I have two yearling does who are cousins and just bought two unrelated bucklings. The plan is to breed them with as much diversity as I can with those four and then bring in some new blood.

Maybe see if a vet near you knows a farmer or another vet that does goats.. Or check with a feed store for the same.


----------



## Abra (Aug 11, 2012)

This is how I do it, and it has worked beautifully:
I allow the babies to nurse freely for the first week. After that, I start taping off the teats for a few hours (3-4) at specific times of the day. Morning from 9:00am til noon, and afternoon, from 4pm til 8pm. I do NOT milk out completely, and make sure to leave a bit of milk for the kids. Babies have the doe the rest of the time. At one month of age (4 weeks), I tape the doe's teats for 12 hours, at 9:00pm, and milk her out at 9:00am the next morning, making sure to leave a bit in the udder for the kids, then leave her for the rest of the day for the kids to nurse. 
At 2 months of age, I milk her out COMPLETELY each morning, and leave her for the kids for the rest of the day...
At 3 months, the babies should be eating hay, grains, and drinking water, so the doe is taped off until they are 100% weaned. 
I hope this helps.


----------



## kimmiesuebruno (Mar 28, 2015)

How do u know when she is milked out completely? Will her teats just be empty?


----------



## lottsagoats1 (Apr 12, 2014)

Her teats will be mostly empty and her udder will feel soft and flaccid. You will never be able to completely milk her out, because she will be making milk even while you are milking!
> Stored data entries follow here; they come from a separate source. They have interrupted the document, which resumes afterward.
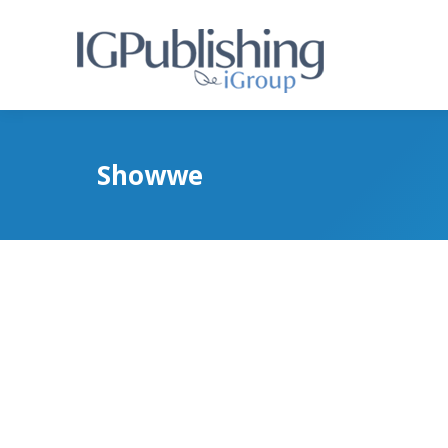
Showwe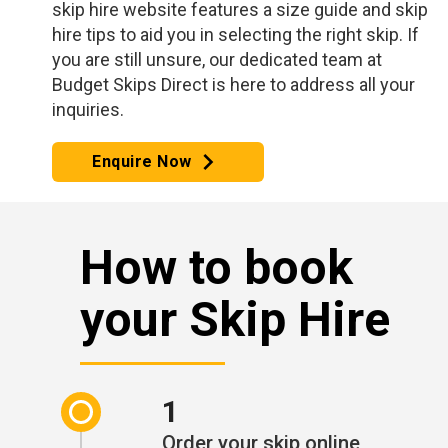
skip hire website features a size guide and skip
hire tips to aid you in selecting the right skip. If
you are still unsure, our dedicated team at
Budget Skips Direct is here to address all your
inquiries.
Enquire Now
How to book
your Skip Hire
1
Order your skip online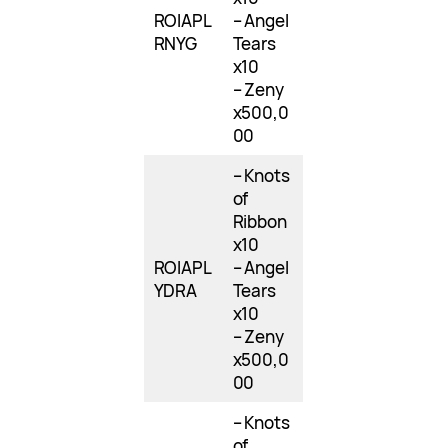
ROIAPL
– Angel
RNYG
Tears
x10
– Zeny
x500,0
00
– Knots
of
Ribbon
x10
ROIAPL
– Angel
YDRA
Tears
x10
– Zeny
x500,0
00
– Knots
of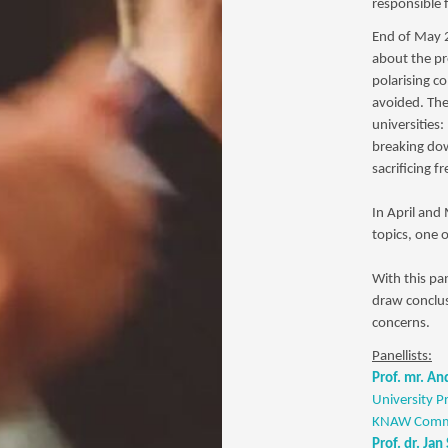
responsible f
End of May 2
about the pr
polarising c
avoided. The
universities:
breaking dow
sacrificing 
In April and
topics, one 
With this pa
draw conclus
concerns.
Panellists:
Prof. mr. A
University P
KNAW Commi
Prof. dr. Jan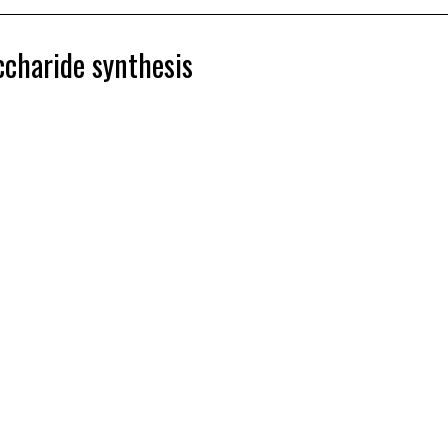
ccharide synthesis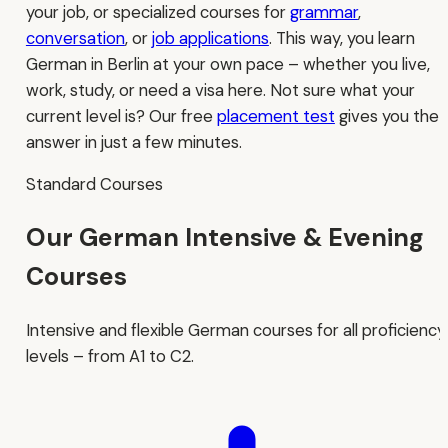
your job, or specialized courses for
grammar
,
conversation
, or
job applications
. This way, you learn
German in Berlin at your own pace – whether you live,
work, study, or need a visa here. Not sure what your
current level is? Our free
placement test
gives you the
answer in just a few minutes.
Standard Courses
Our German Intensive & Evening
Courses
Intensive and flexible German courses for all proficiency
levels – from A1 to C2.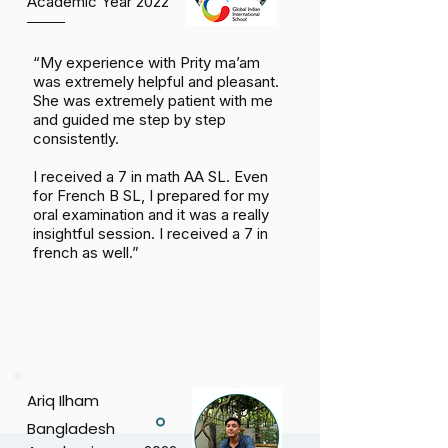
Academic Year 2022
“My experience with Prity ma’am
was extremely helpful and pleasant.
She was extremely patient with me
and guided me step by step
consistently.
I received a 7 in math AA SL. Even
for French B SL, I prepared for my
oral examination and it was a really
insightful session. I received a 7 in
french as well.”
Ariq Ilham
Bangladesh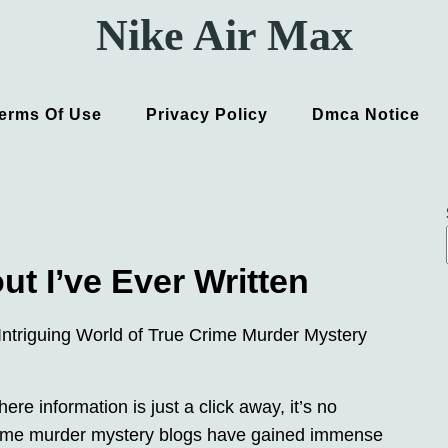
Nike Air Max
erms Of Use
Privacy Policy
Dmca Notice
t I’ve Ever Written
Intriguing World of True Crime Murder Mystery
where information is just a click away, it’s no
crime murder mystery blogs have gained immense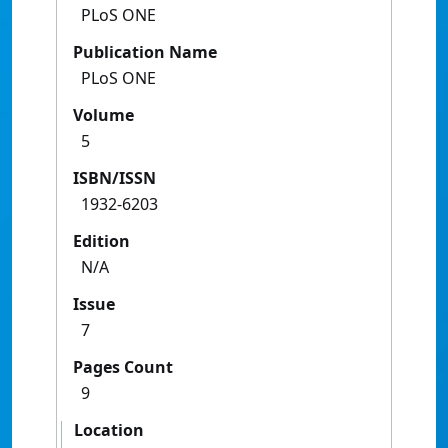
PLoS ONE
Publication Name
PLoS ONE
Volume
5
ISBN/ISSN
1932-6203
Edition
N/A
Issue
7
Pages Count
9
Location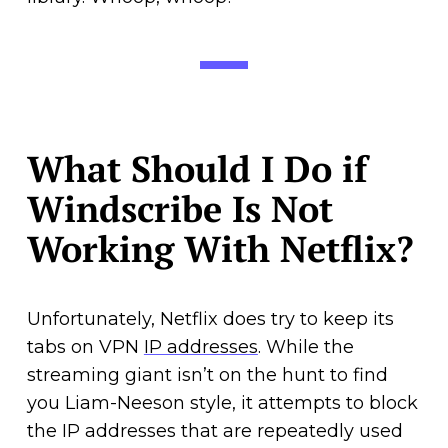
What Should I Do if
Windscribe Is Not
Working With Netflix?
Unfortunately, Netflix does try to keep its
tabs on VPN
IP addresses
. While the
streaming giant isn’t on the hunt to find
you Liam-Neeson style, it attempts to block
the IP addresses that are repeatedly used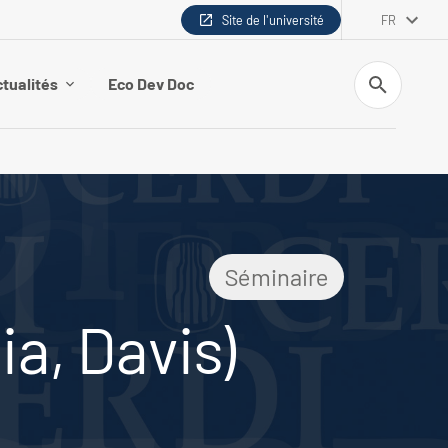
Site de l'université
FR
Recherche
tualités
Eco Dev Doc
Séminaire
ia, Davis)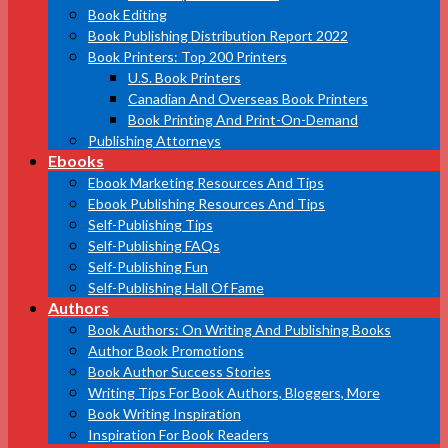
Book Editing
Book Publishing Distribution Report 2022
Book Printers: Top 200 Printers
U.S. Book Printers
Canadian And Overseas Book Printers
Book Printing And Print-On-Demand
Publishing Attorneys
Ebooks
Ebook Marketing Resources And Tips
Ebook Publishing Resources And Tips
Self-Publishing Tips
Self-Publishing FAQs
Self-Publishing Fun
Self-Publishing Hall Of Fame
Authors
Book Authors: On Writing And Publishing Books
Author Book Promotions
Book Author Success Stories
Writing Tips For Book Authors, Bloggers, More
Book Writing Inspiration
Inspiration For Book Readers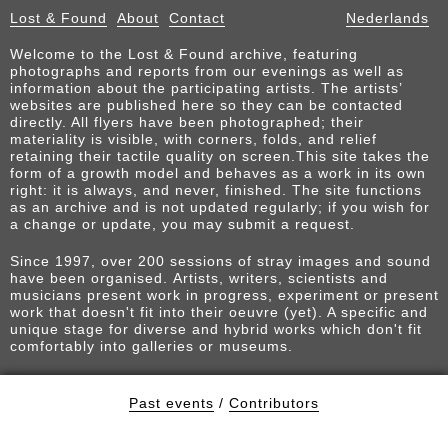
Lost & Found
About
Contact
Nederlands
Welcome to the Lost & Found archive, featuring
photographs and reports from our evenings as well as
information about the participating artists. The artists’
websites are published here so they can be contacted
directly. All flyers have been photographed; their
materiality is visible, with corners, folds, and relief
retaining their tactile quality on screen.This site takes the
form of a growth model and behaves as a work in its own
right: it is always, and never, finished. The site functions
as an archive and is not updated regularly; if you wish for
a change or update, you may submit a request.
Since 1997, over 200 sessions of stray images and sound
have been organised. Artists, writers, scientists and
musicians present work in progress, experiment or present
work that doesn't fit into their oeuvre (yet). A specific and
unique stage for diverse and hybrid works which don't fit
comfortably into galleries or museums.
Past events
/
Contributors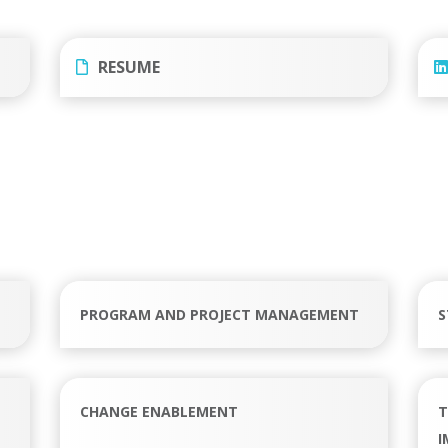
RESUME
PROGRAM AND PROJECT MANAGEMENT
S
CHANGE ENABLEMENT
T
I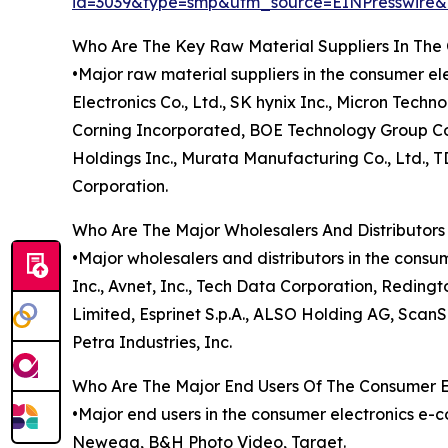
id=3039&type=smp&utm_source=EINPresswir
Who Are The Key Raw Material Suppliers In Th
•Major raw material suppliers in the consumer
Electronics Co., Ltd., SK hynix Inc., Micron Tech
Corning Incorporated, BOE Technology Group Co.
Holdings Inc., Murata Manufacturing Co., Ltd.,
Corporation.
Who Are The Major Wholesalers And Distributor
•Major wholesalers and distributors in the cons
Inc., Avnet, Inc., Tech Data Corporation, Reding
Limited, Esprinet S.p.A., ALSO Holding AG, ScanS
Petra Industries, Inc.
Who Are The Major End Users Of The Consumer 
•Major end users in the consumer electronics e
Newegg, B&H Photo Video, Target.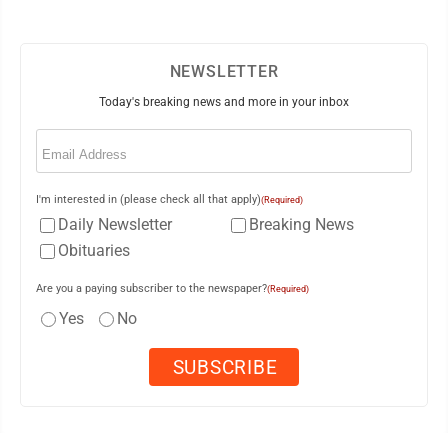
NEWSLETTER
Today's breaking news and more in your inbox
Email
(Required)
I'm interested in (please check all that apply)
(Required)
Daily Newsletter
Breaking News
Obituaries
Are you a paying subscriber to the newspaper?
(Required)
Yes
No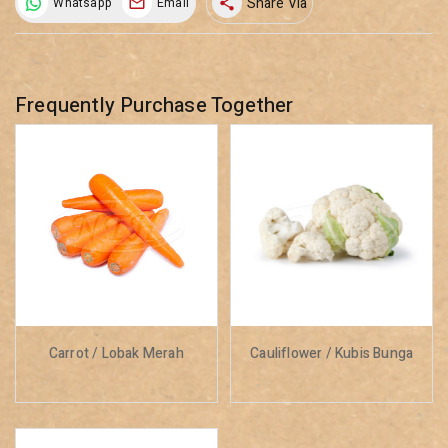
Share Via
Whatsapp
Email
share
Frequently Purchase Together
Carrot / Lobak Merah
Cauliflower / Kubis Bunga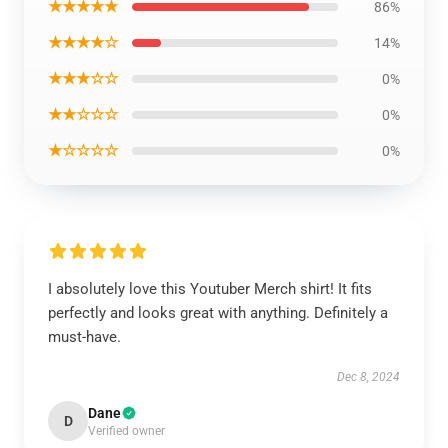
★★★★★
86%
★★★★☆
14%
★★★☆☆
0%
★★☆☆☆
0%
★☆☆☆☆
0%
I absolutely love this Youtuber Merch shirt! It fits
perfectly and looks great with anything. Definitely a
must-have.
Dec 8, 2024
Dane
D
Verified owner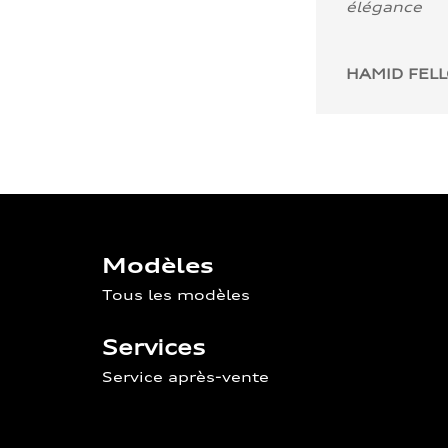
élégance
HAMID FEL
Modèles
Tous les modèles
Services
Service après-vente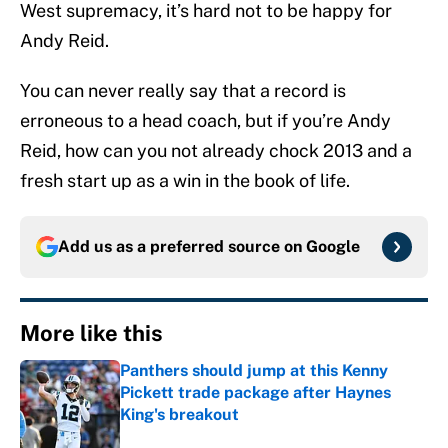
West supremacy, it’s hard not to be happy for
Andy Reid.
You can never really say that a record is
erroneous to a head coach, but if you’re Andy
Reid, how can you not already chock 2013 and a
fresh start up as a win in the book of life.
Add us as a preferred source on
Google
More like this
Panthers should jump at this Kenny
Pickett trade package after Haynes
King's breakout
Published by on Invalid Date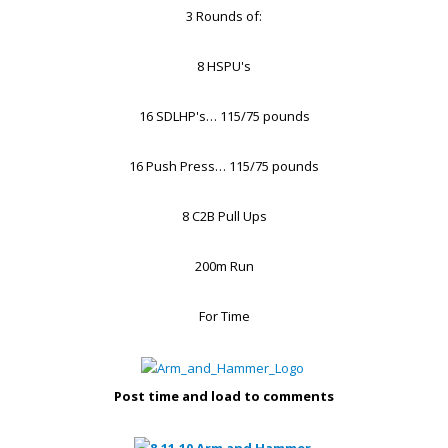
3 Rounds of:
8 HSPU's
16 SDLHP's… 115/75 pounds
16 Push Press… 115/75 pounds
8 C2B Pull Ups
200m Run
For Time
Post time and load to comments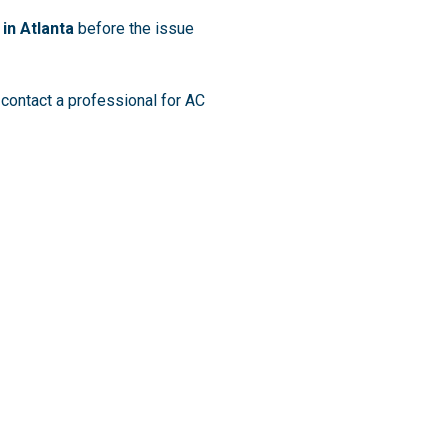
 in Atlanta
before the issue
 contact a professional for AC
Depending on the doe, you can let the kids feed and still have milk. I keep the kids with my does and still have to milk them at least once a day. I know a lot of people who separate the kids either all day or all night and then milk the doe. Once she has been milked, they turn the kids back out with her. Most people seem to start separating the kids between 2-4 weeks of age. I don't drink the milk from my does until they have been fresh for 2 weeks minimum, because there always seems to be a trace of colostrum until then and it tastes horrible. It looks like eggnog, but sure doen't taste like it! lol

Do you have the buck separated from the doe? If not, he will rebreed her right off which will drag her health way down. Once a year kidding for dairy goats is best. He will also breed his daughter as soon as she starts coming in heat later this summer. (if you are in the Northern Hemisphere that is)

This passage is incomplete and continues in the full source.